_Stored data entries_

*** Begin section ***

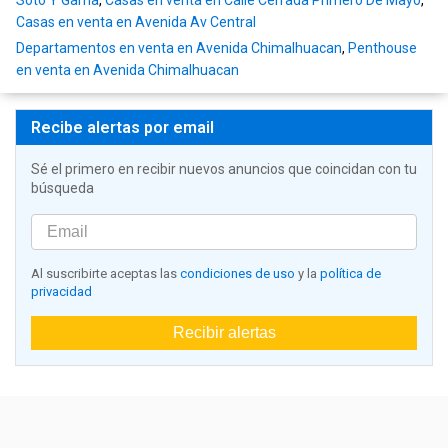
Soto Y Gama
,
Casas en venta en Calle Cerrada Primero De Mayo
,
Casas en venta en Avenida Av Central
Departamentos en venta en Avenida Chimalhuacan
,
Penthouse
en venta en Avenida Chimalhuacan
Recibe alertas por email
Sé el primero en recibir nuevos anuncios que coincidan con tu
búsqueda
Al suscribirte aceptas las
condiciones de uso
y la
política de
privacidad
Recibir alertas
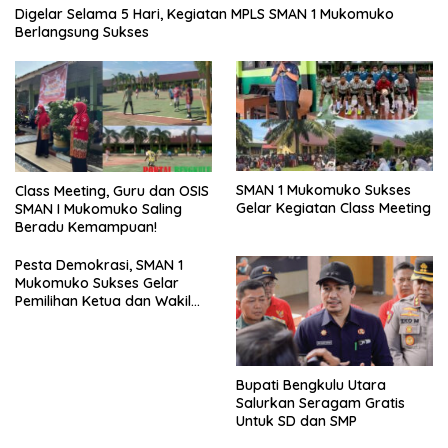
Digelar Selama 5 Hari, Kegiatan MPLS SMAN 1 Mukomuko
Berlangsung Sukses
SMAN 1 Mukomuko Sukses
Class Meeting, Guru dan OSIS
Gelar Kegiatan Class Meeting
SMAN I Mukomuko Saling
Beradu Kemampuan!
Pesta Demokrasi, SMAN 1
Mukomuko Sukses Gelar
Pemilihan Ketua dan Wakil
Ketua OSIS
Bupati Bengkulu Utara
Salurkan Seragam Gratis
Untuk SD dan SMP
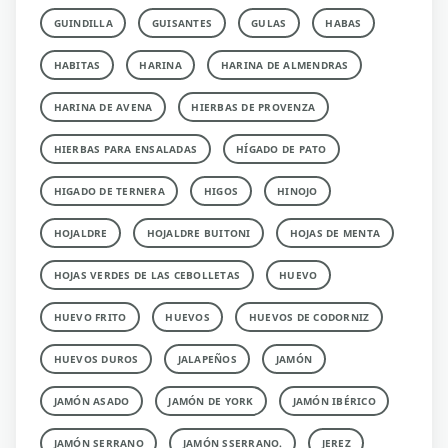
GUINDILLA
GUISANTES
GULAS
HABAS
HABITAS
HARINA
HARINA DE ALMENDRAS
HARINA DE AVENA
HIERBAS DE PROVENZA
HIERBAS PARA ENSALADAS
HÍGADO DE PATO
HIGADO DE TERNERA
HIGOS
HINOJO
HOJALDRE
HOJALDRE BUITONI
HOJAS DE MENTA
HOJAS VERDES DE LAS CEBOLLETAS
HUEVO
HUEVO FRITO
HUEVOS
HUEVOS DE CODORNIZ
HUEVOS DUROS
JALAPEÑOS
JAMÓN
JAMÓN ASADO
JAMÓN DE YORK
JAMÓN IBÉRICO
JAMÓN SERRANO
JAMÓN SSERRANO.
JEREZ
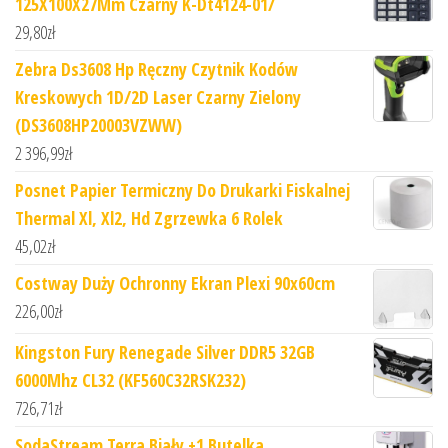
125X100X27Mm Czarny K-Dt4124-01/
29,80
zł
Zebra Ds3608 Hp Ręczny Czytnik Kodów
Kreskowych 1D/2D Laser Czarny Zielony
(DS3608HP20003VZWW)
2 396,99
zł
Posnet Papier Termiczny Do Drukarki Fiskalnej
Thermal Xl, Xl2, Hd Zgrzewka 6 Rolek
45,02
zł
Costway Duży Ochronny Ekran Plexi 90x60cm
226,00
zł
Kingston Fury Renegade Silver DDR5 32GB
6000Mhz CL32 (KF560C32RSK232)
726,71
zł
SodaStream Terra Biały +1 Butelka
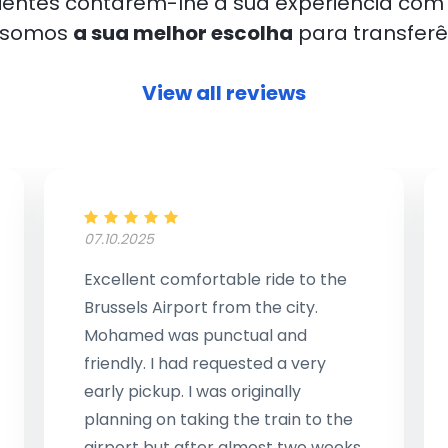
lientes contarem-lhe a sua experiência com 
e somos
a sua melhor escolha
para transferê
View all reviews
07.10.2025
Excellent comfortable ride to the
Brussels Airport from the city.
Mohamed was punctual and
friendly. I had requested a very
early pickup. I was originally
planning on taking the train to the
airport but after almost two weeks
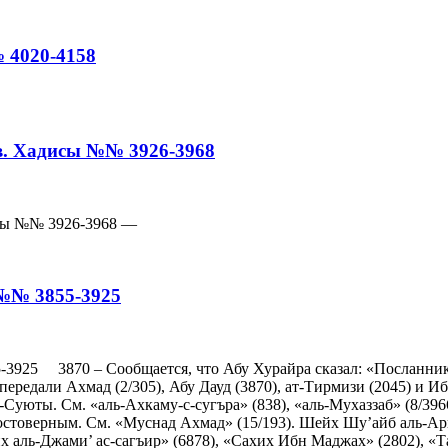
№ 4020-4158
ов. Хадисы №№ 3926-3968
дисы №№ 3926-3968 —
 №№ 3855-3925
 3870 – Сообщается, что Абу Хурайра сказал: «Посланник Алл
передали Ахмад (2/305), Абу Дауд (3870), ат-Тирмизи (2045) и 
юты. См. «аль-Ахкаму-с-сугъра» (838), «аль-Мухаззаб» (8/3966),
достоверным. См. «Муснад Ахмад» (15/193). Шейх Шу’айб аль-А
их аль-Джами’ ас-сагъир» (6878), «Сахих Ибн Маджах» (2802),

*** End section ***

_To do_
Once you have read through the entries above, state how many lines hold the word "Kegiatan", giving nothing but the number.

_Answer section_
2